OctoPrint / OctoPrint

OctoPrint is the snappy web interface for your 3D printer!

https://octoprint.org

GNU Affero General Public License v3.0

8.28k stars 1.67k forks source link

HTTP server dying on multiple server instances #236

Closed tenaciousRas closed 11 years ago

tenaciousRas commented 11 years ago

Branch: master, Commit: b168ef7e7451bb12eea36bd8376bc7edd5243bc7

Terawatt is running multiple instances of the Octoprint server from one RPi in order to control multiple machines. Usually things work OK, but there have been random problems with the HTTP service dying on specific instances.

The Octoprint server stops responding to HTTP requests at apparently random times during sessions which consist of (at least): logging into one Octoprint server instance from a remote browser, connecting to the printer in Octo, then remaining connected and acting idle or by sending commands to the printer. The connection lost screen will appear, and the client cannot reconnect. Server logs provide no useful info.

When this happens:

Immediately SSH'ing to the server successfully, then running "ps -A" exposes the problem is on the server and the expected "python" process is not running. Restarting the server works, and things seem OK for a while (i.e. can connect and manage the machine), but then the issue repeats at an unexpected/random time.
If the print server is printing it continues until the end, but no HTTP connections are accepted. SSH'ing to the server shows the python process running. There seems to be no way to restart the HTTP service. In this case the print server has to be restarted when the print completes to reconnect and manage the server.
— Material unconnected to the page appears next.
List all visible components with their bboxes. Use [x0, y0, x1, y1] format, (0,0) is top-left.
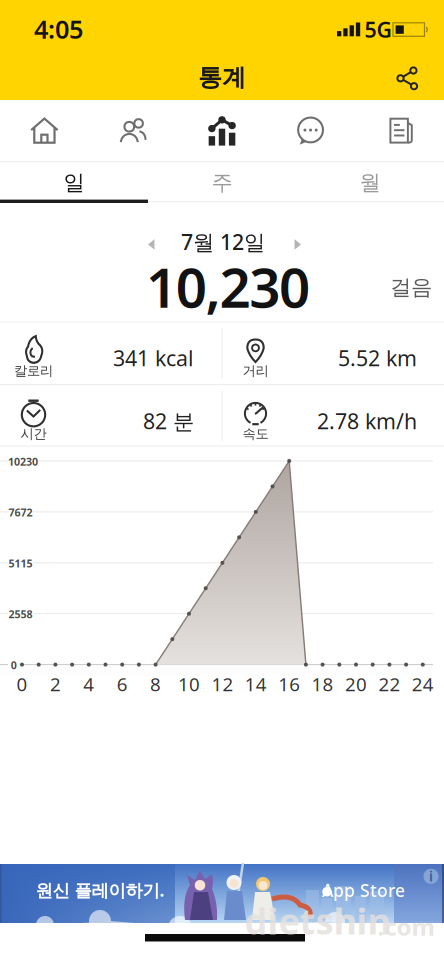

.octoprint/logs/octoprint.log has little logging info. It shows this: 2013-08-21 13:03:32,181 - octoprint.server - INFO - Listening on http://0.0.0.0:5000 2013-08-21 13:03:35,973 - octoprint.server - INFO - New connection from client 2013-08-21 13:12:57,230 - octoprint.server - INFO - Listening on http://0.0.0.0:5000 2013-08-21 13:13:06,747 - octoprint.server - INFO - New connection from client

When serial.log is enabled on the server - the 'tail' looks like this from the last occurrence of the issue:

2013-08-21 13:22:20,130 - SERIAL - DEBUG - Send: M105 2013-08-21 13:22:20,173 - SERIAL - DEBUG - Recv: ok T:62.5 /0.0 B:28.0 /0.0 @:0 B@:0 2013-08-21 13:22:22,195 - SERIAL - DEBUG - Send: M105 2013-08-21 13:22:22,262 - SERIAL - DEBUG - Recv: ok T:62.3 /0.0 B:28.5 /0.0 @:0 B@:0 2013-08-21 13:22:24,353 - SERIAL - DEBUG - Send: M105 2013-08-21 13:22:24,887 - SERIAL - DEBUG - Recv: ok T:62.0 /0.0 B:28.0 /0.0 @:0 B@:0 2013-08-21 13:22:27,832 - SERIAL - DEBUG - Send: M105 2013-08-21 13:22:30,125 - SERIAL - DEBUG - Recv: ok T:61.7 /0.0 B:28.2 /0.0 @:0 B@:0

We use commands like this to run multiple instances of the server:

start the webui

$OCTOPRINT_HOME/run & $OCTOPRINT_HOME/run --port=5001 --basedir=~/.octoprint5001 --pid=/tmp/octoprint5001.pid & $OCTOPRINT_HOME/run --port=5002 --basedir=~/.octoprint5002 --pid=/tmp/octoprint5002.pid &

The PID parameter is there for running as a service - but sometimes we execute the same command (for a given instance) from the CLI to restart the server when this problem occurs.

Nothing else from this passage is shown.